The final segment of The Jimmys is reserved for the God of Guitars, the Messiah of Modern Rock, the Psychedelic Surfing Gypsy, the one, the only, Jimi Hendrix.
I will never be able to correctly thank Jimi for the role that he’s played in my life. Until I started playing music, I was unmotivated and didn’t care about a lot of things. I was lazy, and all I wanted to do was walk around and hang with my friends.
I started playing guitar around age 12 and the summer after that I was at a summer camp when I heard Jimi for the first time. We were all sitting around our cabin that was close to falling over, and one of the camp councillors had brought an electric guitar and a mini-amp to jam on. He was playing this weird, funky track that I had never heard so I asked him what song that was. He said “Purple Haze by Jimi Hendrix.” I got home a few days later and when I went to the computer and typed in Purple Haze my outlook on music changed forever.
James Marshall “Jimi” Hendrix was born in Seattle, Washington in November of 1942. He is known throughout the music world as possibly the greatest guitarist of all time. His understanding and addiction to the guitar was one of a kind and the music catalogue he left behind of his short 27 years will forever influence musicians, especially guitarists.
As told by his friends and family, Jimi was never seen without a guitar in his hands. Whether he was grabbing a taxi, going for a walk, smoking a cigarette, or riding his motorcycle a guitar was attached to Jimi Hendrix at all times.
In a time of civil unrest and hardship for African American males, Jimi Hendrix was one of the first prominent black guitarist to emerge from the ’60’s era. Don’t mistake him as the first black guitarist to amaze the world though. While he was learning his own style, Hendrix was fascinated with the blues musicians from his childhood like Howlin’ Wolfe, Ray Charles, Chuck Berry, and Muddy Waters who are all credited with helping shape modern blues and rock music.
Hendrix was in the army before comitting to music full time. He was training to become a paratrooper when he was given an honorary discharge from the military service. The reason for his discharge has been disputed but reasons vary between breaking his ankle and being “unattentive and not fit to be a soldier” according to certain sources. What is clear is that he didn’t like the army as he stated later in life. His true passion was music and his spirit came alive when he left the army.
He grabbed his Silvertone Danelectro that he named “Betty Jean” and hit the road, touring with numerous blues bands around the American South-West as a backing guitarist. His proficient playing and individuality soon made him stand out as more than just a rhythm guitarist. Soon after he flew to England, where he enjoyed the psychedelic and music scene. At the time with the Beatles, The Rolling Stones, and now this amazing hippy from America that played loud and made love to his guitar, there was a revolution happening throughout England and especially London.

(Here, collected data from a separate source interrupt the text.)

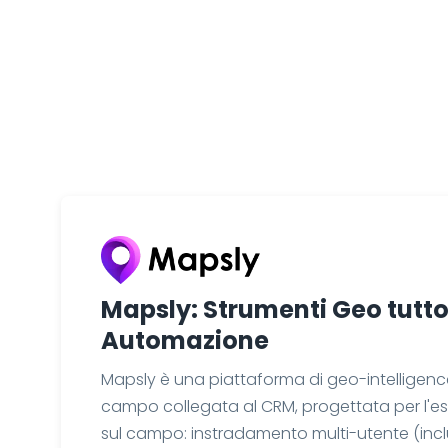
Mapsly: Strumenti Geo tutt
Automazione
Mapsly
è una piattaforma di geo-intelligence
campo collegata al CRM, progettata per l'e
sul campo: instradamento multi-utente (inclu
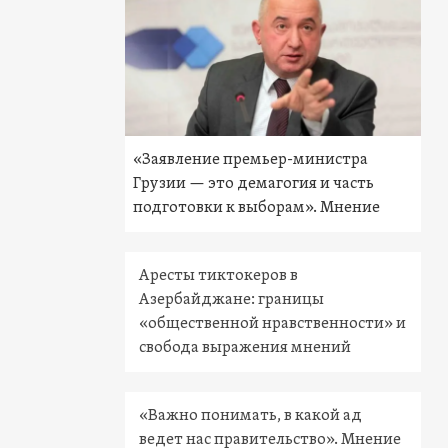
«Заявление премьер-министра
Грузии — это демагогия и часть
подготовки к выборам». Мнение
Аресты тиктокеров в
Азербайджане: границы
«общественной нравственности» и
свобода выражения мнений
«Важно понимать, в какой ад
ведет нас правительство». Мнение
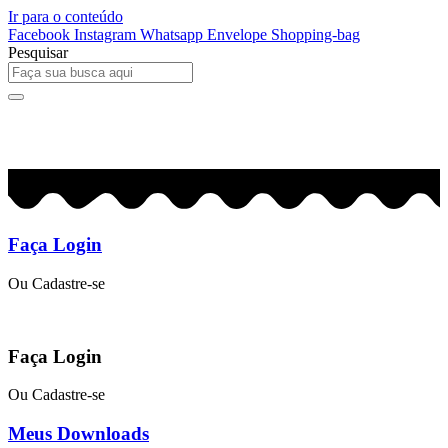
Ir para o conteúdo
Facebook
Instagram
Whatsapp
Envelope
Shopping-bag
Pesquisar
0
R$
0,00
Faça Login
Ou Cadastre-se
Faça Login
Ou Cadastre-se
Meus Downloads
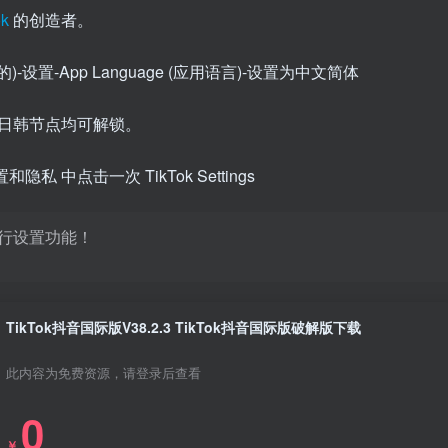
ok
的创造者。
-设置-App Language (应用语言)-设置为中文简体
日韩节点均可解锁。
中点击一次 TikTok Settings
行设置功能！
TikTok抖音国际版V38.2.3 TikTok抖音国际版破解版下载
此内容为免费资源，请登录后查看
0
￥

Music, fashion, art, movies,cars, drugs, alcohol were all exploding throughout London in the 1960s and it only intensified the effect Jimi had on the world. He absolutely embraced the counter-culture and enveloped himself into his music. He enjoyed his parties and women, he knew how famous he was, but his friends like famed bassist Billy Cox all say remained himself and genuine until the end. Hendrix had a kind heart and simply wanted to make people feel good with his music and his personality.

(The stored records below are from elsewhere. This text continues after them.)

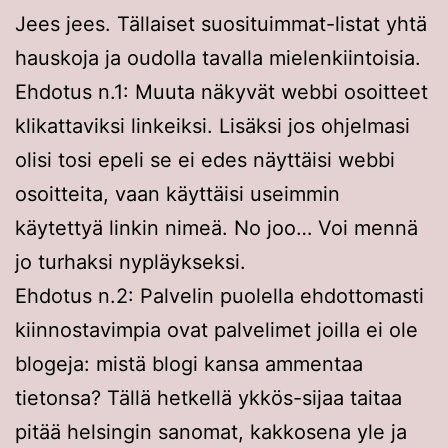
Jees jees. Tällaiset suosituimmat-listat yhtä
hauskoja ja oudolla tavalla mielenkiintoisia.
Ehdotus n.1: Muuta näkyvät webbi osoitteet
klikattaviksi linkeiksi. Lisäksi jos ohjelmasi
olisi tosi epeli se ei edes näyttäisi webbi
osoitteita, vaan käyttäisi useimmin
käytettyä linkin nimeä. No joo… Voi mennä
jo turhaksi nypläykseksi.
Ehdotus n.2: Palvelin puolella ehdottomasti
kiinnostavimpia ovat palvelimet joilla ei ole
blogeja: mistä blogi kansa ammentaa
tietonsa? Tällä hetkellä ykkös-sijaa taitaa
pitää helsingin sanomat, kakkosena yle ja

When you watch footage of Hendrix onstage, in his crazy robes, hat with feathers, dripping in sweat and screaming only half as loud as his ear splitting guitar, you can see almost an exotic bird thriving in its natural environment. Interviews of Hendrix show him as a quiet, shy, and reserved being that just wanted to jam, and that’s exactly what he was. When he stepped on stage with his Stratocaster and Marshall amps he became another person reflecting the beauty he wanted to show the world.
I could rant all day about Jimi Hendrix so I’ll end it with that. He is my true role model and I can give credit to him and only him for inspiring me so much to pursue my love for music.
There’s a documentary on Netflix called Hear My Train A Comin’ and it tells the story of how Jimi rose to fame. I recommend this movie to anyone whenever Jimi Hendrix enters the conversation. If you’ve never listened to him, start with his first record “Are You Experienced?” by the Jimi Hendrix Experience.